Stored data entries
>>>

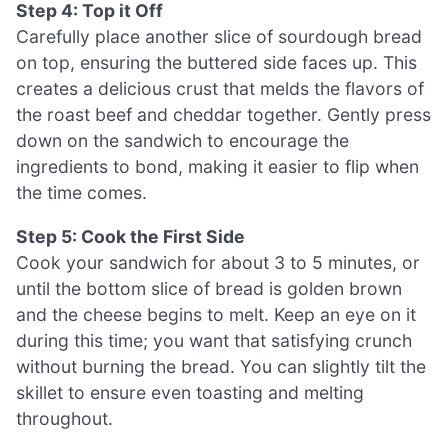
Step 4: Top it Off
Carefully place another slice of sourdough bread
on top, ensuring the buttered side faces up. This
creates a delicious crust that melds the flavors of
the roast beef and cheddar together. Gently press
down on the sandwich to encourage the
ingredients to bond, making it easier to flip when
the time comes.
Step 5: Cook the First Side
Cook your sandwich for about 3 to 5 minutes, or
until the bottom slice of bread is golden brown
and the cheese begins to melt. Keep an eye on it
during this time; you want that satisfying crunch
without burning the bread. You can slightly tilt the
skillet to ensure even toasting and melting
throughout.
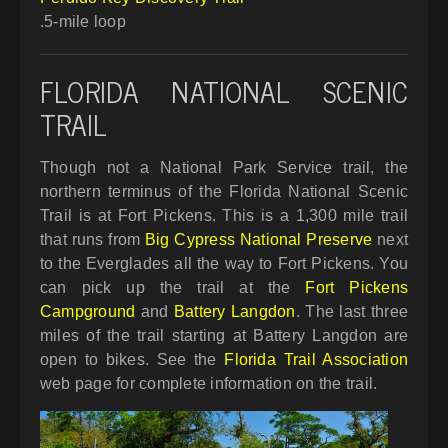
.5-mile loop
FLORIDA NATIONAL SCENIC
TRAIL
Though not a National Park Service trail, the
northern terminus of the Florida National Scenic
Trail is at Fort Pickens. This is a 1,300 mile trail
that runs from
Big Cypress National Preserve
next
to the Everglades all the way to Fort Pickens. You
can pick up the trail at the
Fort Pickens
Campground
and
Battery Langdon
. The last three
miles of the trail starting at Battery Langdon are
open to bikes. See the
Florida Trail Association
web page for complete information on the trail.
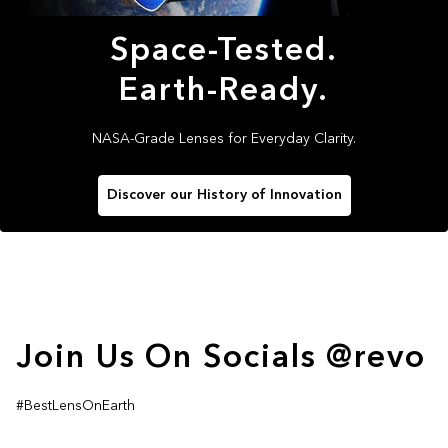
Space-Tested.
Earth-Ready.
NASA-Grade Lenses for Everyday Clarity.
Discover our History of Innovation
Join Us On Socials @revo
#BestLensOnEarth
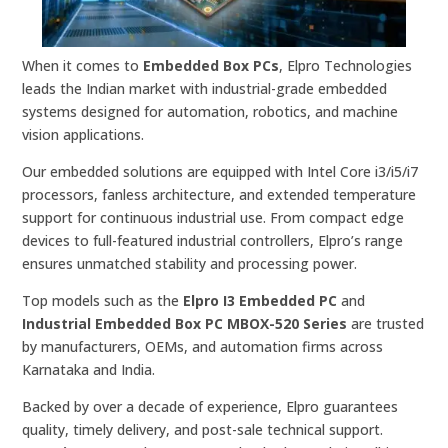
When it comes to
Embedded Box PCs
, Elpro Technologies
leads the Indian market with industrial-grade embedded
systems designed for automation, robotics, and machine
vision applications.
Our embedded solutions are equipped with Intel Core i3/i5/i7
processors, fanless architecture, and extended temperature
support for continuous industrial use. From compact edge
devices to full-featured industrial controllers, Elpro’s range
ensures unmatched stability and processing power.
Top models such as the
Elpro I3 Embedded PC
and
Industrial Embedded Box PC MBOX-520 Series
are trusted
by manufacturers, OEMs, and automation firms across
Karnataka and India.
Backed by over a decade of experience, Elpro guarantees
quality, timely delivery, and post-sale technical support.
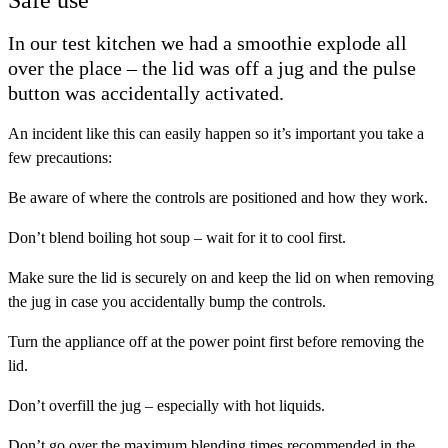
Safe use
In our test kitchen we had a smoothie explode all
over the place – the lid was off a jug and the pulse
button was accidentally activated.
An incident like this can easily happen so it’s important you take a
few precautions:
Be aware of where the controls are positioned and how they work.
Don’t blend boiling hot soup – wait for it to cool first.
Make sure the lid is securely on and keep the lid on when removing
the jug in case you accidentally bump the controls.
Turn the appliance off at the power point first before removing the
lid.
Don’t overfill the jug – especially with hot liquids.
Don’t go over the maximum blending times recommended in the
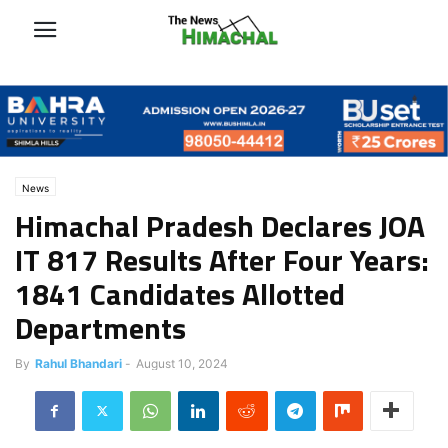
News
Himachal Pradesh Declares JOA
IT 817 Results After Four Years:
1841 Candidates Allotted
Departments
By
Rahul Bhandari
-
August 10, 2024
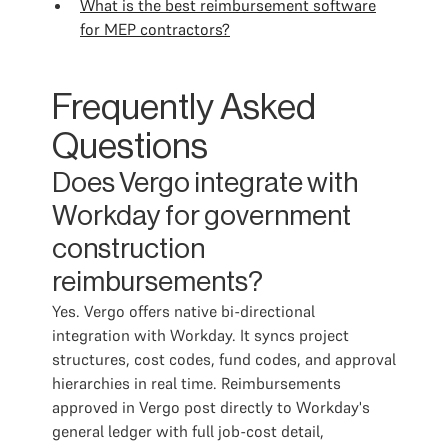
What is the best reimbursement software
for MEP contractors?
Frequently Asked
Questions
Does Vergo integrate with
Workday for government
construction
reimbursements?
Yes. Vergo offers native bi-directional
integration with Workday. It syncs project
structures, cost codes, fund codes, and approval
hierarchies in real time. Reimbursements
approved in Vergo post directly to Workday's
general ledger with full job-cost detail,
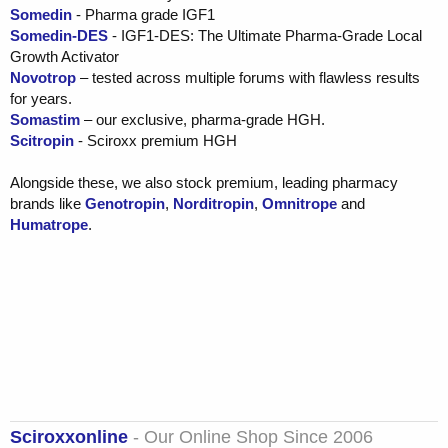
Somedin
- Pharma grade IGF1
Somedin-DES
- IGF1-DES: The Ultimate Pharma-Grade Local
Growth Activator
Novotrop
– tested across multiple forums with flawless results
for years.
Somastim
– our exclusive, pharma-grade HGH.
Scitropin
- Sciroxx premium HGH
Alongside these, we also stock premium, leading pharmacy
brands like
Genotropin
,
Norditropin
,
Omnitrope
and
Humatrope
.
Sciroxxonline
- Our Online Shop Since 2006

<<<

> About this task: Find the line that contains "- Pharma grade IGF1". Copy it and every line after it to the end of the records, exactly, and nothing more.

> Final answer:
- Pharma grade IGF1
Somedin-DES
- IGF1-DES: The Ultimate Pharma-Grade Local
Growth Activator
Novotrop
– tested across multiple forums with flawless results
for years.
Somastim
– our exclusive, pharma-grade HGH.
Scitropin
- Sciroxx premium HGH
Alongside these, we also stock premium, leading pharmacy
brands like
Genotropin
,
Norditropin
,
Omnitrope
and
Humatrope
.
Sciroxxonline
- Our Online Shop Since 2006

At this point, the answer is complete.